By João Medeiros
Just attended one of the best talks so far, here at the “Science beyond Fiction” conference in Prague — a really exciting, wacky and speculative talk by Artur Ekert, on quantum information science.
To Ekert, the questions that are used to “sell” quantum information science to “deciders” and funding bodies are usually of two kinds. A first argument, more scientifically motivated, sells the point that the true power of quantum computation is yet to be achieved, a computational capacity that will likely teach us much more about the fundamentals of nature. The second, more pragmatic approach, appeals to the exploration of the true fundamental limits in exploring quantum systems and what constraints they put on technology.
On the issue of framing the subject of quantum computation, Ekert says that it is really interesting how people from different cultural backgrounds react to the topic.
For instance when discussing the matter with computer scientists, Ekert uses a more philosophically inclined, logic based approach.
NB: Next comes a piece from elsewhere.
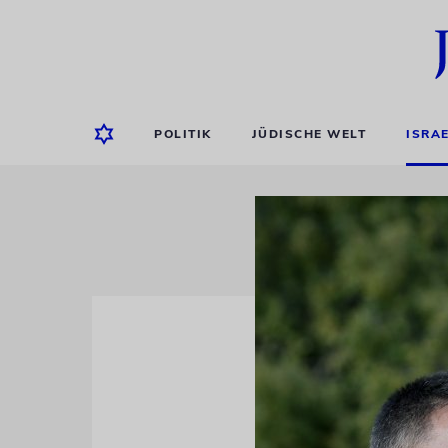
POLITIK
JÜDISCHE WELT
ISRA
According to him, computer scientists are naturally not really fond of atoms and messy quantum systems.
The question he asks his computer scientist collaborators is whether it is possible to construct a logic gate operating on a single bit, such that the same two consecutive operations produce a flip of the bit. Classically, of course, you cannot. But this is a possibility when using quantum systems.
Indeed, one of the fundamental differences between quantum and classical computational systems exists in the respective nature of the logical operations allowed by each system.
The bottomline realization is that information and computation are intimately linked to physics. Information is physical. This conclusion was to many computer scientists a shock and it marked the intellectual revolution that kickstarted quantum information science.
Physicists now realize that if you change the physics you change the nature of information. This has been a surprising revelation to many computer scientists, who since the work of Alan Turing have been playing with classical computer logic without a physical foundation, a logical framework which somehow worked.
INTERDISCIPLINARITY
Ekert also pointed out that quantum computation is one of the truly interdisciplinarity subjects.
Not only it has brought together mathematicians, computer scientists and physicists, but it has also brought people together within physics, scientists that beforehand would not talk to each other simply because they were using completely different jargon and codes. A common denominator was found in the language of quantum logic gates.
Ekert, who is based in Singapore, compared this situation with the way that sometimes Koreans and Chinese use to communicate: not by speaking, but via written characters.
QUANTUM SIDE OF LIFE
Ekert also mentioned that recent advances in the study of the quantum aspects of life, such as the study of the role of quantum coherence in photosynthesis, opens the door to discover quantum computation already happening in natural systems. This is a most fascinating topic that will be featured in an upcoming feature by Paul Davies for PW.
BIG QUESTIONS
The final aspect discussed by Ekert was the philosophical aspect of quantum computation, an side of science which has not been avoided by physicists. According to Ekert, quantum Information has elevated the questions about the nature of reality, randomness, complexity to the level of bona-fide scientific conundrums that should be addressed, rather than ignored.
Ekert himself is partial to question about the nature of randomness, the question of whether it is really possible to have events that have no underlying cause? What is so interesting about this question is that it essential goes against one’s understanding of science, which is intrinsically motivated by the notion of causality of phenomena in nature.
CARDANO, THE ORIGINAL WACKY QUANTUM SCIENTIST
In the next issue of PW, Ekert authors a feature about Girolamo Cardano, the “gambling scholar”. Cardano was a Renaissance mathematician which by himself discovered the basic notions of probability and complex numbers, two of the fundamental pillars of quantum theory.
In the future, Ekert will write again for PW about quantum information science.